The course is perfect for beginners who are just starting out with Reinforcement Learning. Prerequisites are kept to a minimum. I only assume that you know high school math (probability, calculus), Object Oriented Python programming and a bit of NumPy. No prior Machine Learning or Deep Learning knowledge is needed.

**Learn while coding**

- You will learn Reinforcement Learning while your hands are on the keyboard.
*Implementation details*of complex algorithms are covered end-to-end, so that you learn the theory and can translate it to powerful RL agents.

**Solve challenging practical projects**

By the end of the course, you will have solved 5 *OpenAI Gym environments**.* You will* *train bots to walk, play games, and much more.

**Practice with coding exercises**

Watched the videos but want to confirm that you learned something? The course is peppered with coding exercises in the form of Jupyter Notebooks so that you can test your knowledge of Reinforcement Learning tools and concepts.

**Best practices included**

You will learn how to

- write modular and extensible PEP8 compatible Python code
- make your RL experiments reproducible
- log/monitor training and testing sessions
- compare performance with different hyperparameters

These best practices will increase your chances of success in solving problems and communicating results.

**Use powerful Python frameworks and packages**

You will learn to use *Python*, *Keras*, *OpenAI Gym* and *Google Cloud* to implement Reinforcment Learning algorithms.

- This RL toolchain lets you avoid boring boilerplate code, ensuring you can code RL bots fast.
- Yet, they are powerful and customizable enough to solve almost any Reinforcement Learning problem.

**Projects in this course**

**CartPole-v0**

Balance a pole on a cart.

**MountainCar-v0**

Drive up a big hill with an underpowered car.

**LunarLander-v2**

Navigate a spacecraft on its landing pad.

**BipedalWalker-v2**

Train a bipedal robot to walk.

**Pong-v0**

Maximize score in the game Pong, with screen images as input

**About the instructor**

Hi, I am Dibya. I am a Senior Python Programmer and Python community leader based in the beautiful city of Munich, Germany. I wear many hats.

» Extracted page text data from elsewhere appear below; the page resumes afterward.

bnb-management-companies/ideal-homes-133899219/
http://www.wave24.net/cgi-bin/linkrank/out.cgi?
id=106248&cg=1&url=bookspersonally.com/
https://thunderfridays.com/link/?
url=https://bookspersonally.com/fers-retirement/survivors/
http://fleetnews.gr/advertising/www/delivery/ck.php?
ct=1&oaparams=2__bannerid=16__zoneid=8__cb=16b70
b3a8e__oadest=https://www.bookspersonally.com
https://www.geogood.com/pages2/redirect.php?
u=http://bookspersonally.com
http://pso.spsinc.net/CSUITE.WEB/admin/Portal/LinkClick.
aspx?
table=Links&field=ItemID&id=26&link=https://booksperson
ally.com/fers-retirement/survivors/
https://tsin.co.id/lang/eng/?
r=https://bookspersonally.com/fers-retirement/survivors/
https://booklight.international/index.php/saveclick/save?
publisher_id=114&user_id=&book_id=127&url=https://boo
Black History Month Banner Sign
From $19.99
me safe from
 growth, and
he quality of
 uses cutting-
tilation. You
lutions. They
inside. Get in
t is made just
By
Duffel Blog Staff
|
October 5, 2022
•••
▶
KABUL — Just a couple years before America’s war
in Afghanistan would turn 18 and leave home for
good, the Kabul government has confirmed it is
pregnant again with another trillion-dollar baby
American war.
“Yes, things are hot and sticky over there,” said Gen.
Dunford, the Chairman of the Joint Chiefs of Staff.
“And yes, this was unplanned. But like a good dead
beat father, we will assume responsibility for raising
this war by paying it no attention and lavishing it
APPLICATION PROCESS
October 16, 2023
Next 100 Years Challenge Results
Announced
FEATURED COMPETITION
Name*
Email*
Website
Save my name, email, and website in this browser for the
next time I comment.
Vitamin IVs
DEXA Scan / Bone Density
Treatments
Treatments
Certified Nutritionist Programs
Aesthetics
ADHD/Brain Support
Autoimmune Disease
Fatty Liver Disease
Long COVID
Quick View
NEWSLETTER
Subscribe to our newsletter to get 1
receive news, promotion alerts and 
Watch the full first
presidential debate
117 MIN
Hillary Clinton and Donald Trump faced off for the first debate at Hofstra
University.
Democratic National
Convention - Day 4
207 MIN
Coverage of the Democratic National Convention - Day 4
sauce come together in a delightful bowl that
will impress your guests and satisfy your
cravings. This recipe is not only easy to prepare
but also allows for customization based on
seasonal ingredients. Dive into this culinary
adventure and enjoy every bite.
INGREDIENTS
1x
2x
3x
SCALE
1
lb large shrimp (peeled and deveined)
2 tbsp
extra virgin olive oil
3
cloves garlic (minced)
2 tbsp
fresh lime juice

- Test Automation Engineer in the car industry
- Reinforcement learning Engineer in the finance sector
- Web Backend Developer
- Guitarist in an alternative rock band.

I love the Python programming language for its simplicity and its vibrant community.

- I myself co-lead PyMunich, a Python community with more than 3000 enthusiastic Python developers.
- I also like teaching. Other than this course, I made a course on Unit Testing for Data Scientists at DataCamp.

I am fascinated by Reinforcement Learning and how much it resembles how we ourselves learn. Deep Reinforcement Learning is a young field and I was also a beginner in this topic not so long ago.

Believe me, I know how it feels to be a beginner and the struggles that beginners go through in such an academic subject. I hope to talk at your level, cover difficult topics with the necessary depth and patience, and always root the lectures in practical examples and code, so that you also feel that Reinforcement Learning is easy, fun and exciting!